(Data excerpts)
# # # #
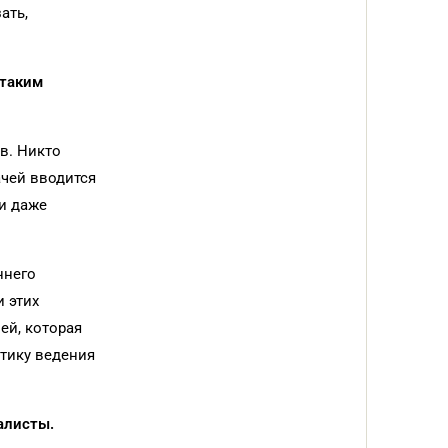
ать,
 таким
в. Никто
ачей вводится
и даже
ннего
 этих
ей, которая
тику ведения
алисты.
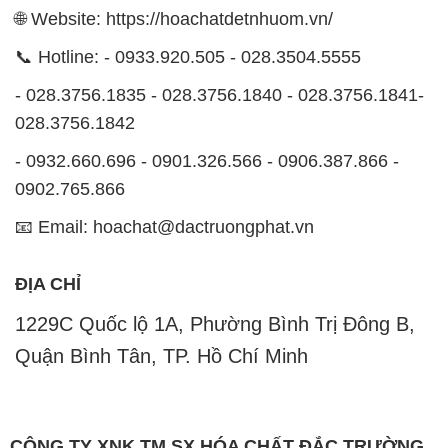
028.3756.1842
- 0932.660.696 - 0901.326.566 - 0906.387.866 -
0902.765.866
📧 Email: hoachat@dactruongphat.vn
ĐỊA CHỈ
1229C Quốc lộ 1A, Phường Bình Trị Đông B,
Quận Bình Tân, TP. Hồ Chí Minh
CÔNG TY XNK TM SX HÓA CHẤT ĐẮC TRƯỜNG
PHÁT
Công ty Hóa Chất Đắc Trường Phát, hoạt động dưới
tên miền
hoachatdetnhuom.vn
, là một đơn vị
chuyên kinh doanh và phân phối các loại hóa chất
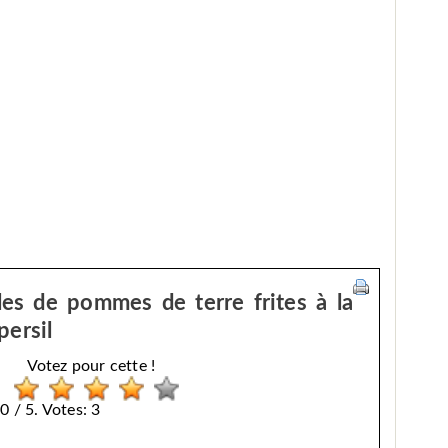
les de pommes de terre frites à la
persil
Votez pour cette !
0 / 5. Votes: 3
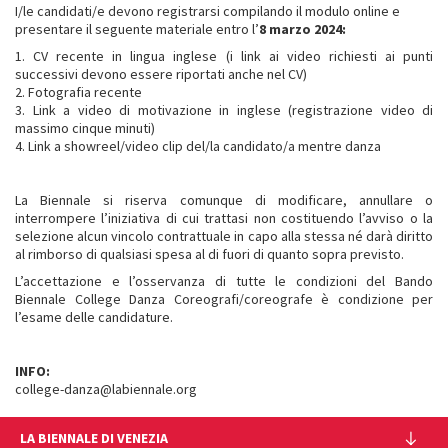
I/le candidati/e devono registrarsi compilando il modulo online e
presentare il seguente materiale entro l’
8 marzo 2024:
1. CV recente in lingua inglese (i link ai video richiesti ai punti
successivi devono essere riportati anche nel CV)
2. Fotografia recente
3. Link a video di motivazione in inglese (registrazione video di
massimo cinque minuti)
4. Link a showreel/video clip del/la candidato/a mentre danza
La Biennale si riserva comunque di modificare, annullare o
interrompere l’iniziativa di cui trattasi non costituendo l’avviso o la
selezione alcun vincolo contrattuale in capo alla stessa né darà diritto
al rimborso di qualsiasi spesa al di fuori di quanto sopra previsto.
L’accettazione e l’osservanza di tutte le condizioni del Bando
Biennale College Danza Coreografi/coreografe è condizione per
l’esame delle candidature.
INFO:
college-danza@labiennale.org
LA BIENNALE DI VENEZIA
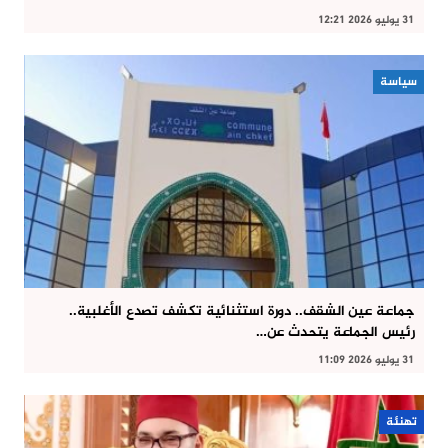
31 يوليو 2026 12:21
سياسة
جماعة عين الشقف.. دورة استثنائية تكشف تصدع الأغلبية..
رئيس الجماعة يتحدث عن…
31 يوليو 2026 11:09
تهنئة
# # # #
(DIRECTIONS): Write out every entry again word for word, without any of the pictures.

(EXERCISE RESULT):
ать,
 таким
в. Никто
ачей вводится
и даже
ннего
 этих
ей, которая
тику ведения
алисты.
028.3756.1842
- 0932.660.696 - 0901.326.566 - 0906.387.866 -
0902.765.866
📧 Email: hoachat@dactruongphat.vn
ĐỊA CHỈ
1229C Quốc lộ 1A, Phường Bình Trị Đông B,
Quận Bình Tân, TP. Hồ Chí Minh
CÔNG TY XNK TM SX HÓA CHẤT ĐẮC TRƯỜNG
PHÁT
Công ty Hóa Chất Đắc Trường Phát, hoạt động dưới
tên miền
hoachatdetnhuom.vn
, là một đơn vị
chuyên kinh doanh và phân phối các loại hóa chất
les de pommes de terre frites à la
persil
Votez pour cette !
0 / 5. Votes: 3
I/le candidati/e devono registrarsi compilando il modulo online e
presentare il seguente materiale entro l’
8 marzo 2024:
1. CV recente in lingua inglese (i link ai video richiesti ai punti
successivi devono essere riportati anche nel CV)
2. Fotografia recente
3. Link a video di motivazione in inglese (registrazione video di
massimo cinque minuti)
4. Link a showreel/video clip del/la candidato/a mentre danza
La Biennale si riserva comunque di modificare, annullare o
interrompere l’iniziativa di cui trattasi non costituendo l’avviso o la
selezione alcun vincolo contrattuale in capo alla stessa né darà diritto
al rimborso di qualsiasi spesa al di fuori di quanto sopra previsto.
L’accettazione e l’osservanza di tutte le condizioni del Bando
Biennale College Danza Coreografi/coreografe è condizione per
l’esame delle candidature.
INFO:
college-danza@labiennale.org
LA BIENNALE DI VENEZIA
31 يوليو 2026 12:21
سياسة
جماعة عين الشقف.. دورة استثنائية تكشف تصدع الأغلبية..
رئيس الجماعة يتحدث عن…
31 يوليو 2026 11:09
تهنئة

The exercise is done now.